On Thu, Apr 22, 2021 at 7:36 AM Wayne Gemmell | Connect <
wa...@connect-mobile.co.za> wrote:

> Hi Will
>
> Thanks for the feedback. I've changed my app to be a war. It was
> surprisingly easy. What should I watch out for in terms of changes?
> I presumy my timer beans will have to be replaced by cron jobs. Is there
> anything else that may sneak up on me. I'm starting testing at the moment.
>

Yes, timer beans are another thing.

IMHO, Timer beans are "OK", but I've had more issues with them than not
over the years, particularly in a clustered/load balanced environment. Most
timer beans are not just singletons, but cluster wide singletons. So
there's hoop jumping involved to handle that.

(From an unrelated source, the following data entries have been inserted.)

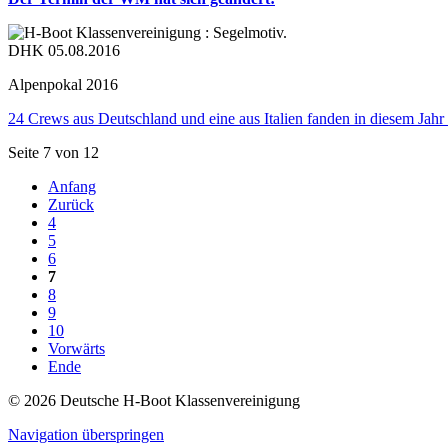
DHK
05.08.2016
Alpenpokal 2016
24 Crews aus Deutschland und eine aus Italien fanden in diesem Jah
Seite 7 von 12
Anfang
Zurück
4
5
6
7
8
9
10
Vorwärts
Ende
© 2026 Deutsche H-Boot Klassenvereinigung
Navigation überspringen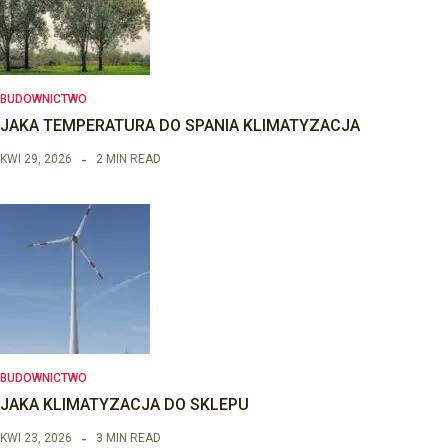
BUDOWNICTWO
JAKA TEMPERATURA DO SPANIA KLIMATYZACJA
KWI 29, 2026
2 MIN READ
BUDOWNICTWO
JAKA KLIMATYZACJA DO SKLEPU
KWI 23, 2026
3 MIN READ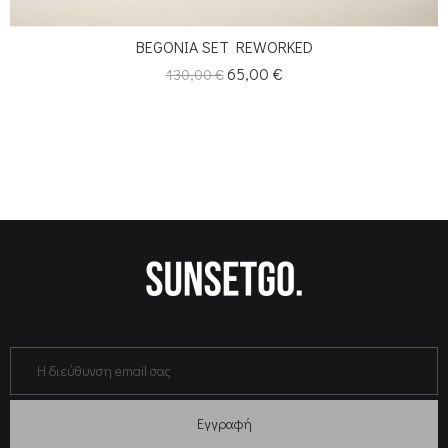
BEGONIA SET REWORKED
Κανονική
Τιμή
65,00 €
130,00 €
τιμή
Εγγραφή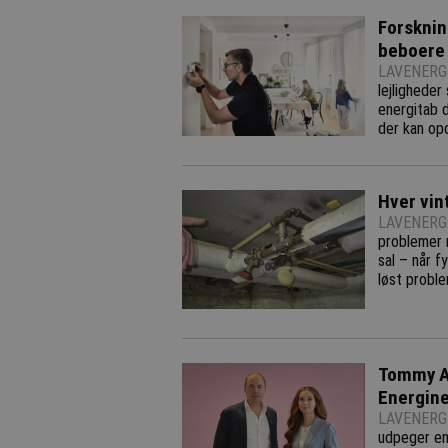
Forsknin
beboere 
LAVENERGI
lejligheder
energitab d
der kan opd
Hver vin
LAVENERGI
problemer m
sal – når f
løst probl
Tommy Ah
Energin
LAVENERGI
udpeger en 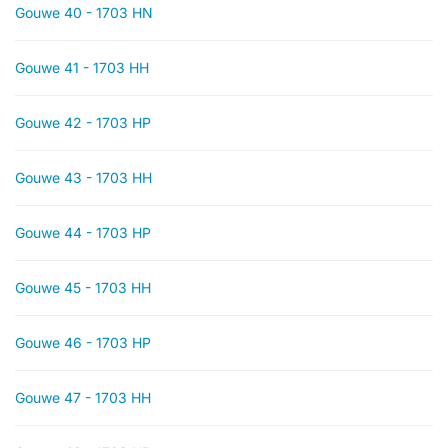
Gouwe 40 - 1703 HN
Gouwe 41 - 1703 HH
Gouwe 42 - 1703 HP
Gouwe 43 - 1703 HH
Gouwe 44 - 1703 HP
Gouwe 45 - 1703 HH
Gouwe 46 - 1703 HP
Gouwe 47 - 1703 HH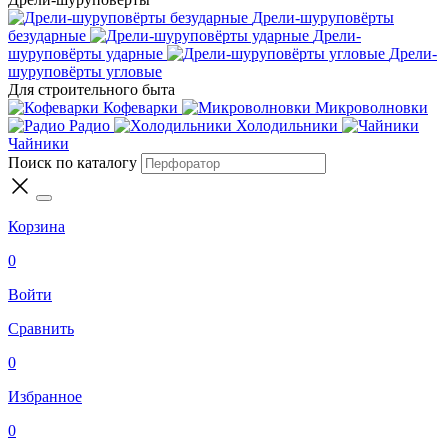
Дрели-шуруповёрты
безударные
Дрели-
шуруповёрты ударные
Дрели-
шуруповёрты угловые
Для строительного быта
Кофеварки
Микроволновки
Радио
Холодильники
Чайники
Поиск по каталогу
Корзина
0
Войти
Сравнить
0
Избранное
0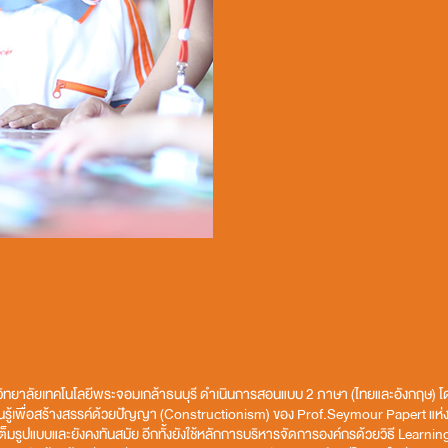
ิทยาลัยเทคโนโลยีพระจอมเกล้าธนบุรี ดำเนินการสอนแบบ 2 ภาษา (ไทยและอังกฤษ) โ
ียนรู้เพื่อสร้างสรรค์ด้วยปัญญา (Constructionism) ของ Prof.Seymour Papert แ
็มรูปแบบและยังคงทันสมัย อีกทั้งยังใช้หลักการบริหารจัดการองค์กรด้วยวิธี Learn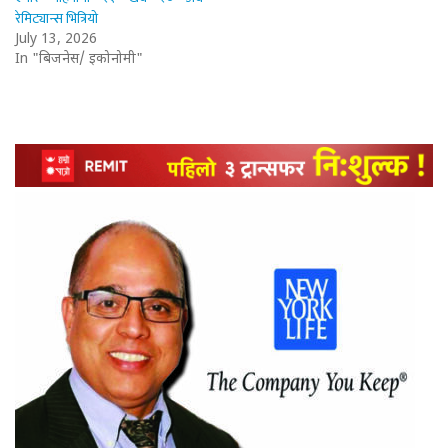
रेमिट्यान्स भित्रियो
July 13, 2026
In "बिजनेस/ इकोनोमी"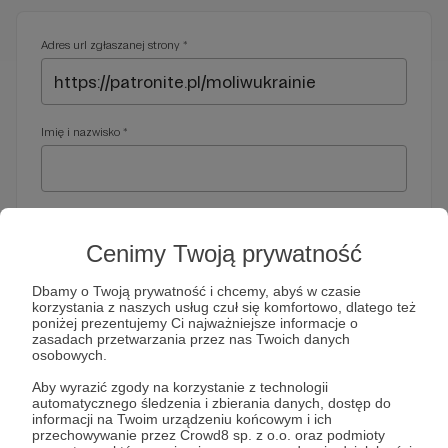
Adres url zgłaszanej strony *
Imię i nazwisko *
Adres e-mail *
Cenimy Twoją prywatność
Dbamy o Twoją prywatność i chcemy, abyś w czasie
korzystania z naszych usług czuł się komfortowo, dlatego też
Telefon *
poniżej prezentujemy Ci najważniejsze informacje o
zasadach przetwarzania przez nas Twoich danych
osobowych.
Wymagany nr telefonu, gdyby organy ścigania miały do Ciebie
Aby wyrazić zgody na korzystanie z technologii
dodatkowe pytania
automatycznego śledzenia i zbierania danych, dostęp do
informacji na Twoim urządzeniu końcowym i ich
Treść wiadomości *
przechowywanie przez Crowd8 sp. z o.o. oraz podmioty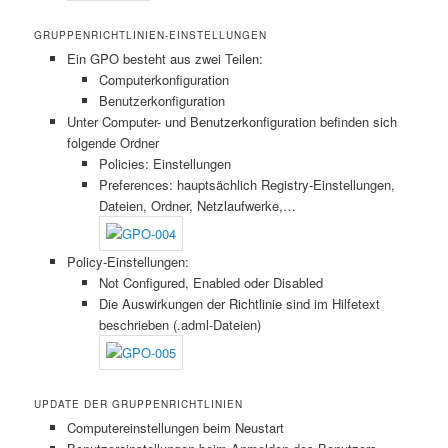
GRUPPENRICHTLINIEN-EINSTELLUNGEN
Ein GPO besteht aus zwei Teilen:
Computerkonfiguration
Benutzerkonfiguration
Unter Computer- und Benutzerkonfiguration befinden sich
folgende Ordner
Policies: Einstellungen
Preferences: hauptsächlich Registry-Einstellungen,
Dateien, Ordner, Netzlaufwerke,…
Policy-Einstellungen:
Not Configured, Enabled oder Disabled
Die Auswirkungen der Richtlinie sind im Hilfetext
beschrieben (.adml-Dateien)
UPDATE DER GRUPPENRICHTLINIEN
Computereinstellungen beim Neustart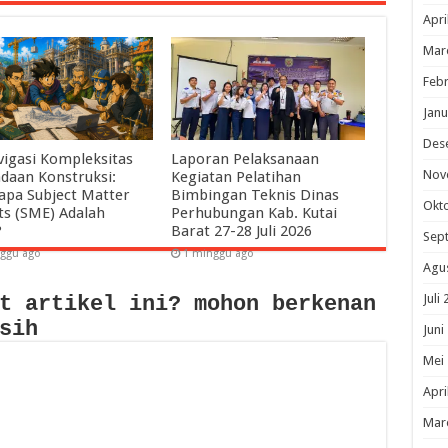
Apri
Mar
Febr
Janu
Des
igasi Kompleksitas
Laporan Pelaksanaan
Nov
daan Konstruksi:
Kegiatan Pelatihan
pa Subject Matter
Bimbingan Teknis Dinas
Okt
ts (SME) Adalah
Perhubungan Kab. Kutai
?
Barat 27-28 Juli 2026
Sep
ggu ago
1 minggu ago
Agu
Juli
t artikel ini? mohon berkenan
sih
Juni
Mei
Apri
Mar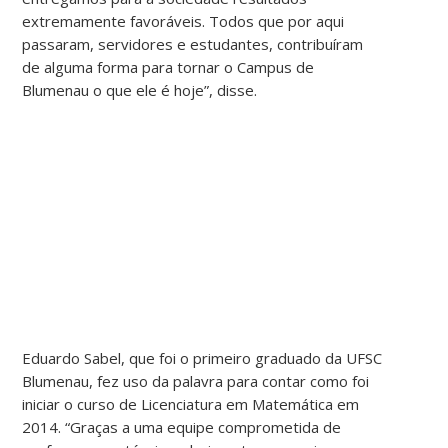
extremamente favoráveis. Todos que por aqui
passaram, servidores e estudantes, contribuíram
de alguma forma para tornar o Campus de
Blumenau o que ele é hoje”, disse.
Eduardo Sabel, que foi o primeiro graduado da UFSC
Blumenau, fez uso da palavra para contar como foi
iniciar o curso de Licenciatura em Matemática em
2014. “Graças a uma equipe comprometida de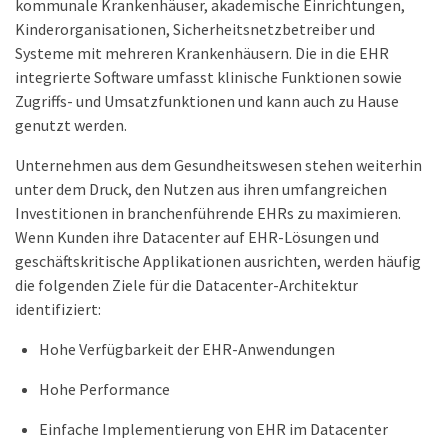
kommunale Krankenhäuser, akademische Einrichtungen,
Kinderorganisationen, Sicherheitsnetzbetreiber und
Systeme mit mehreren Krankenhäusern. Die in die EHR
integrierte Software umfasst klinische Funktionen sowie
Zugriffs- und Umsatzfunktionen und kann auch zu Hause
genutzt werden.
Unternehmen aus dem Gesundheitswesen stehen weiterhin
unter dem Druck, den Nutzen aus ihren umfangreichen
Investitionen in branchenführende EHRs zu maximieren.
Wenn Kunden ihre Datacenter auf EHR-Lösungen und
geschäftskritische Applikationen ausrichten, werden häufig
die folgenden Ziele für die Datacenter-Architektur
identifiziert:
Hohe Verfügbarkeit der EHR-Anwendungen
Hohe Performance
Einfache Implementierung von EHR im Datacenter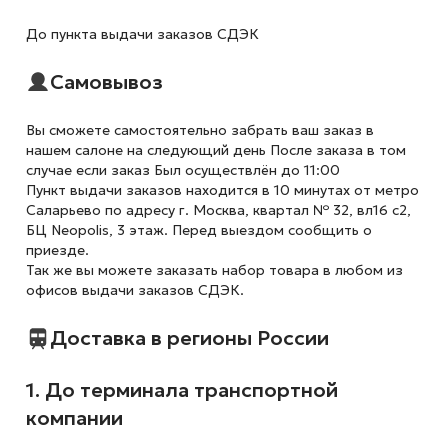
До пункта выдачи заказов СДЭК
Самовывоз
Вы сможете самостоятельно забрать ваш заказ в
нашем салоне на следующий день После заказа в том
случае если заказ Был осуществлён до 11:00
Пункт выдачи заказов находится в 10 минутах от метро
Саларьево по адресу г. Москва, квартал № 32, вл16 с2,
БЦ Neopolis, 3 этаж. Перед выездом сообщить о
приезде.
Так же вы можете заказать набор товара в любом из
офисов выдачи заказов СДЭК.
Доставка в регионы России
1. До терминала транспортной
компании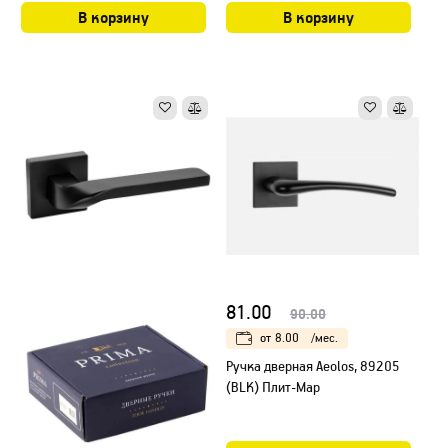
В корзину
В корзину
81.00
90.00
от
8.00
/мес.
Ручка дверная Aeolos, 89205
(BLK) Плит-Мар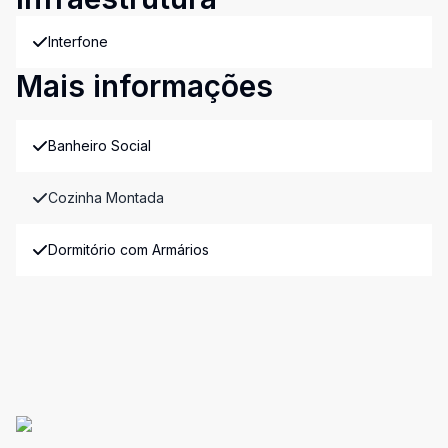
Interfone
Mais informações
Banheiro Social
Cozinha Montada
Dormitório com Armários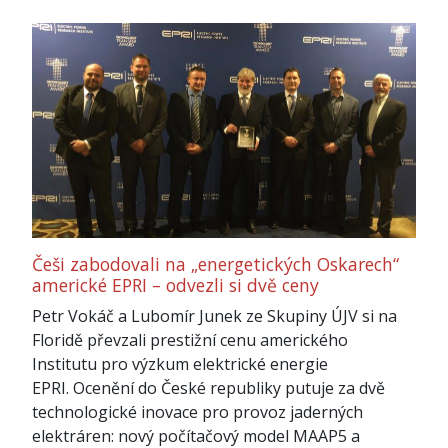
Češi zabodovali na „energetických Oskarech“
americké EPRI – odvezli si dvě ceny
Petr Vokáč a Lubomír Junek ze Skupiny ÚJV si na
Floridě převzali prestižní cenu amerického
Institutu pro výzkum elektrické energie
EPRI. Ocenění do České republiky putuje za dvě
technologické inovace pro provoz jaderných
elektráren: nový počítačový model MAAP5 a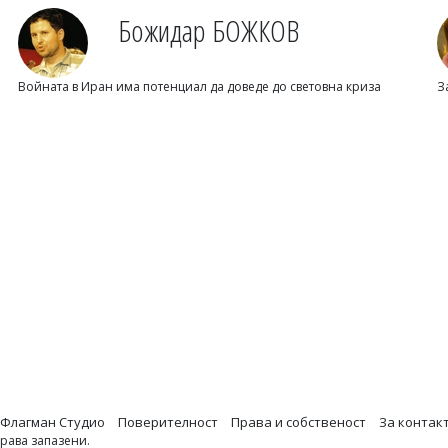
Божидар БОЖКОВ
Войната в Иран има потенциал да доведе до световна криза
З
Флагман Студио
Поверителност
Права и собственост
За контак
права запазени.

The idea of a cron job is sound. Today, I would just use a cron job to
tickle a simple web service trigger to start the job. This has the
advantage that in a load balanced environment, you point this to the
frontend load balancer, and any one of the backends handles the job. This
solves the problem of not having to worry about which machine controls the
timer beans, having to orchestrate which ones are doing what, prevents
having the master node problem of "we'll run timer beans on node 1", which
is fine until node 1 is down for some reason.

The dark side of cron jobs is that they will run whether the previous job
has completed or not. Not a problem for a report that runs at 2am, but can
be a problem for something that runs every 1 minute, or 5 minutes. Also,
cron only has 1m resolution.

So, that's a concern as well. All of these have issues, you just have to
pick what fits you best.

Best part about a URL triggered job is if something goes awry, you can just
kick off the job manually. Harder to do that with timer beans.

You can also look into the Quartz library, it's a java based package that
can do cron like things, if that's of interest. (Cron is still probably a
better idea, because it's so easy to configure vs restarting an app.)

Other than that, if you're not using those EJB artifacts, like MDBs, JCA,
Timers, it should go well. I've never used the new Batch facility, I don't
know where it lives.

A single WAR certainly can simplify things.